- Brief
The material below must be retyped in full, with every line kept exactly as it is.

- Task input

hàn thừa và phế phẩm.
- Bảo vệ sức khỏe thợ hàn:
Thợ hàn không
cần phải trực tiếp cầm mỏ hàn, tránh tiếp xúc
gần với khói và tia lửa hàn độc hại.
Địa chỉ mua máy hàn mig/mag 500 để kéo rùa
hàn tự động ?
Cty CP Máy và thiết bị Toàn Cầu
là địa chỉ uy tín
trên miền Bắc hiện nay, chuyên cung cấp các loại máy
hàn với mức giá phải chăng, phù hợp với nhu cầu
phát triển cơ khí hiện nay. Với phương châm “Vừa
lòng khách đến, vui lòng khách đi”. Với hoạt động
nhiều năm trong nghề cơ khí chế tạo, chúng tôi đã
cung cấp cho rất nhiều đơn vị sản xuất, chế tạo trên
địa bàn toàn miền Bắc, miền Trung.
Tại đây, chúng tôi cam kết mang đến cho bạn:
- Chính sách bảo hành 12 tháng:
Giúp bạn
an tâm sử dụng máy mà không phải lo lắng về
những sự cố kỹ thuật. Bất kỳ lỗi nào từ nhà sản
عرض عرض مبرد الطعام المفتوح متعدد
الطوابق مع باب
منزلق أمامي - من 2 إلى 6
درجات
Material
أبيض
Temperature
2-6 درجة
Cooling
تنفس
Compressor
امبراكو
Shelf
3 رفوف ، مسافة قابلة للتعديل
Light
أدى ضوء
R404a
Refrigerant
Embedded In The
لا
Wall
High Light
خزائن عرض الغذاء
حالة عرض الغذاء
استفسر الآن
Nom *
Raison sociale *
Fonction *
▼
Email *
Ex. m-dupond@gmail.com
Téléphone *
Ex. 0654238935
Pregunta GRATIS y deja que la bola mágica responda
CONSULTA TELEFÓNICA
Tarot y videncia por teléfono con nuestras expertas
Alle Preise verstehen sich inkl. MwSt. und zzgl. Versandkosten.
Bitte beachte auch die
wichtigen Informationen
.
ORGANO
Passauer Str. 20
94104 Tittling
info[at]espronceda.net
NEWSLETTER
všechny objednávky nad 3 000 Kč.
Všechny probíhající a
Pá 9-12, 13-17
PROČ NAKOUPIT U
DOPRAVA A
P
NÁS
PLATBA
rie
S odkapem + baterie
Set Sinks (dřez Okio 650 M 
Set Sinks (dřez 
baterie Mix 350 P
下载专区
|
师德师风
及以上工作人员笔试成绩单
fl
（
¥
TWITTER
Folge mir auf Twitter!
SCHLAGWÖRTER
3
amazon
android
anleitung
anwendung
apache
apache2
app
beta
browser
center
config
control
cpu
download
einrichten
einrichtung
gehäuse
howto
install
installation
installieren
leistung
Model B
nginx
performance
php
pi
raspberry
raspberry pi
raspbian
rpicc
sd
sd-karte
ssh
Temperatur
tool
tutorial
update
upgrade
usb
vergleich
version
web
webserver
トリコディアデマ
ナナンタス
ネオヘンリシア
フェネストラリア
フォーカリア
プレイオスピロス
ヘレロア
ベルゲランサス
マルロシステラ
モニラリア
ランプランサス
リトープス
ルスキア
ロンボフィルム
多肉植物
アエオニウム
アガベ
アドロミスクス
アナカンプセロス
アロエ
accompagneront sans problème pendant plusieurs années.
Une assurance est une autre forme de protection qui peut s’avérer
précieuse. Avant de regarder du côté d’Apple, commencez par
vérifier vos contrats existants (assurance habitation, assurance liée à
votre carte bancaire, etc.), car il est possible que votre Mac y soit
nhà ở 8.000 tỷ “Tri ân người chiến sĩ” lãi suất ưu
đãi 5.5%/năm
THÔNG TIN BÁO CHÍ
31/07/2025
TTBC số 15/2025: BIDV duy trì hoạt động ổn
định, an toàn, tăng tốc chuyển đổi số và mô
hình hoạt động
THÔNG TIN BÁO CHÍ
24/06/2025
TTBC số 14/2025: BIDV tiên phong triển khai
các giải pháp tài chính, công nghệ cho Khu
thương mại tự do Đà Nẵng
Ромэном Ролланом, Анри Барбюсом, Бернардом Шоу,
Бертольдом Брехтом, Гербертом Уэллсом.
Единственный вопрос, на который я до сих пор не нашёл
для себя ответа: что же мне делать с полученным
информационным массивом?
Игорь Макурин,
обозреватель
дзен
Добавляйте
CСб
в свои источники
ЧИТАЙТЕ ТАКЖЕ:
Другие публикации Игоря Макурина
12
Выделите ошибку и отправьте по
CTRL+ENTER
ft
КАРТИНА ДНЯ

- Exercise result
hàn thừa và phế phẩm.
- Bảo vệ sức khỏe thợ hàn:
Thợ hàn không
cần phải trực tiếp cầm mỏ hàn, tránh tiếp xúc
gần với khói và tia lửa hàn độc hại.
Địa chỉ mua máy hàn mig/mag 500 để kéo rùa
hàn tự động ?
Cty CP Máy và thiết bị Toàn Cầu
là địa chỉ uy tín
trên miền Bắc hiện nay, chuyên cung cấp các loại máy
hàn với mức giá phải chăng, phù hợp với nhu cầu
phát triển cơ khí hiện nay. Với phương châm “Vừa
lòng khách đến, vui lòng khách đi”. Với hoạt động
nhiều năm trong nghề cơ khí chế tạo, chúng tôi đã
cung cấp cho rất nhiều đơn vị sản xuất, chế tạo trên
địa bàn toàn miền Bắc, miền Trung.
Tại đây, chúng tôi cam kết mang đến cho bạn:
- Chính sách bảo hành 12 tháng:
Giúp bạn
an tâm sử dụng máy mà không phải lo lắng về
những sự cố kỹ thuật. Bất kỳ lỗi nào từ nhà sản
عرض عرض مبرد الطعام المفتوح متعدد
الطوابق مع باب
منزلق أمامي - من 2 إلى 6
درجات
Material
أبيض
Temperature
2-6 درجة
Cooling
تنفس
Compressor
امبراكو
Shelf
3 رفوف ، مسافة قابلة للتعديل
Light
أدى ضوء
R404a
Refrigerant
Embedded In The
لا
Wall
High Light
خزائن عرض الغذاء
حالة عرض الغذاء
استفسر الآن
Nom *
Raison sociale *
Fonction *
▼
Email *
Ex. m-dupond@gmail.com
Téléphone *
Ex. 0654238935
Pregunta GRATIS y deja que la bola mágica responda
CONSULTA TELEFÓNICA
Tarot y videncia por teléfono con nuestras expertas
Alle Preise verstehen sich inkl. MwSt. und zzgl. Versandkosten.
Bitte beachte auch die
wichtigen Informationen
.
ORGANO
Passauer Str. 20
94104 Tittling
info[at]espronceda.net
NEWSLETTER
všechny objednávky nad 3 000 Kč.
Všechny probíhající a
Pá 9-12, 13-17
PROČ NAKOUPIT U
DOPRAVA A
P
NÁS
PLATBA
rie
S odkapem + baterie
Set Sinks (dřez Okio 650 M 
Set Sinks (dřez 
baterie Mix 350 P
下载专区
|
师德师风
及以上工作人员笔试成绩单
fl
（
¥
TWITTER
Folge mir auf Twitter!
SCHLAGWÖRTER
3
amazon
android
anleitung
anwendung
apache
apache2
app
beta
browser
center
config
control
cpu
download
einrichten
einrichtung
gehäuse
howto
install
installation
installieren
leistung
Model B
nginx
performance
php
pi
raspberry
raspberry pi
raspbian
rpicc
sd
sd-karte
ssh
Temperatur
tool
tutorial
update
upgrade
usb
vergleich
version
web
webserver
トリコディアデマ
ナナンタス
ネオヘンリシア
フェネストラリア
フォーカリア
プレイオスピロス
ヘレロア
ベルゲランサス
マルロシステラ
モニラリア
ランプランサス
リトープス
ルスキア
ロンボフィルム
多肉植物
アエオニウム
アガベ
アドロミスクス
アナカンプセロス
アロエ
accompagneront sans problème pendant plusieurs années.
Une assurance est une autre forme de protection qui peut s’avérer
précieuse. Avant de regarder du côté d’Apple, commencez par
vérifier vos contrats existants (assurance habitation, assurance liée à
votre carte bancaire, etc.), car il est possible que votre Mac y soit
nhà ở 8.000 tỷ “Tri ân người chiến sĩ” lãi suất ưu
đãi 5.5%/năm
THÔNG TIN BÁO CHÍ
31/07/2025
TTBC số 15/2025: BIDV duy trì hoạt động ổn
định, an toàn, tăng tốc chuyển đổi số và mô
hình hoạt động
THÔNG TIN BÁO CHÍ
24/06/2025
TTBC số 14/2025: BIDV tiên phong triển khai
các giải pháp tài chính, công nghệ cho Khu
thương mại tự do Đà Nẵng
Ромэном Ролланом, Анри Барбюсом, Бернардом Шоу,
Бертольдом Брехтом, Гербертом Уэллсом.
Единственный вопрос, на который я до сих пор не нашёл
для себя ответа: что же мне делать с полученным
информационным массивом?
Игорь Макурин,
обозреватель
дзен
Добавляйте
CСб
в свои источники
ЧИТАЙТЕ ТАКЖЕ:
Другие публикации Игоря Макурина
12
Выделите ошибку и отправьте по
CTRL+ENTER
ft
КАРТИНА ДНЯ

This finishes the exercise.